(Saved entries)
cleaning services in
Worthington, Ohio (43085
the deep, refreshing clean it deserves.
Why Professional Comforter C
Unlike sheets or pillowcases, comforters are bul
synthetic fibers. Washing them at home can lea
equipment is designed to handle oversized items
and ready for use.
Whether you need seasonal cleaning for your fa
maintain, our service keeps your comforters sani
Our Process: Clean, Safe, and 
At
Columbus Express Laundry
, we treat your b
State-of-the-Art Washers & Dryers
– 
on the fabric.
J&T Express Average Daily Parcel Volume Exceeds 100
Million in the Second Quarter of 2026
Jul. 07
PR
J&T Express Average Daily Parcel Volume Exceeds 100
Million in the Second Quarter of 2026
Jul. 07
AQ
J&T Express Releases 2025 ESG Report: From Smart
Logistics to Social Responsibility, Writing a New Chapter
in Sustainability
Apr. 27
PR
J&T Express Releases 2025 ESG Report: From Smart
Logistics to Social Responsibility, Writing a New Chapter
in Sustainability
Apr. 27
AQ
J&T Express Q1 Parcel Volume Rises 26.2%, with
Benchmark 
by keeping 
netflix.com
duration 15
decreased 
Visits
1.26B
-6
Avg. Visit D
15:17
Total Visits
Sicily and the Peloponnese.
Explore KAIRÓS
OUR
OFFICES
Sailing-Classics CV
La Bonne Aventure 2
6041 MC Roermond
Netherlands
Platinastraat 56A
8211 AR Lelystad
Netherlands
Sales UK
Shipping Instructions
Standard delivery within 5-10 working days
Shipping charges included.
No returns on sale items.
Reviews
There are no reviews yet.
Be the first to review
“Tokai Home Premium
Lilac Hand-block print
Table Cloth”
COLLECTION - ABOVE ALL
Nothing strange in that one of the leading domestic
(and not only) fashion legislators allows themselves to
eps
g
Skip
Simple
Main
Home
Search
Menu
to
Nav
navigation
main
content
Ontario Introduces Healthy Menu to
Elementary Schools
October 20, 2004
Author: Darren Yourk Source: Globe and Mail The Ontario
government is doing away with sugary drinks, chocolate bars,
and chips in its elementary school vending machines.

• DIRECTIONS FOR THIS TASK: Return all of the data word for word.

• SOLUTION BELOW:
cleaning services in
Worthington, Ohio (43085
the deep, refreshing clean it deserves.
Why Professional Comforter C
Unlike sheets or pillowcases, comforters are bul
synthetic fibers. Washing them at home can lea
equipment is designed to handle oversized items
and ready for use.
Whether you need seasonal cleaning for your fa
maintain, our service keeps your comforters sani
Our Process: Clean, Safe, and 
At
Columbus Express Laundry
, we treat your b
State-of-the-Art Washers & Dryers
– 
on the fabric.
J&T Express Average Daily Parcel Volume Exceeds 100
Million in the Second Quarter of 2026
Jul. 07
PR
J&T Express Average Daily Parcel Volume Exceeds 100
Million in the Second Quarter of 2026
Jul. 07
AQ
J&T Express Releases 2025 ESG Report: From Smart
Logistics to Social Responsibility, Writing a New Chapter
in Sustainability
Apr. 27
PR
J&T Express Releases 2025 ESG Report: From Smart
Logistics to Social Responsibility, Writing a New Chapter
in Sustainability
Apr. 27
AQ
J&T Express Q1 Parcel Volume Rises 26.2%, with
Benchmark 
by keeping 
netflix.com
duration 15
decreased 
Visits
1.26B
-6
Avg. Visit D
15:17
Total Visits
Sicily and the Peloponnese.
Explore KAIRÓS
OUR
OFFICES
Sailing-Classics CV
La Bonne Aventure 2
6041 MC Roermond
Netherlands
Platinastraat 56A
8211 AR Lelystad
Netherlands
Sales UK
Shipping Instructions
Standard delivery within 5-10 working days
Shipping charges included.
No returns on sale items.
Reviews
There are no reviews yet.
Be the first to review
“Tokai Home Premium
Lilac Hand-block print
Table Cloth”
COLLECTION - ABOVE ALL
Nothing strange in that one of the leading domestic
(and not only) fashion legislators allows themselves to
eps
g
Skip
Simple
Main
Home
Search
Menu
to
Nav
navigation
main
content
Ontario Introduces Healthy Menu to
Elementary Schools
October 20, 2004
Author: Darren Yourk Source: Globe and Mail The Ontario
government is doing away with sugary drinks, chocolate bars,
and chips in its elementary school vending machines.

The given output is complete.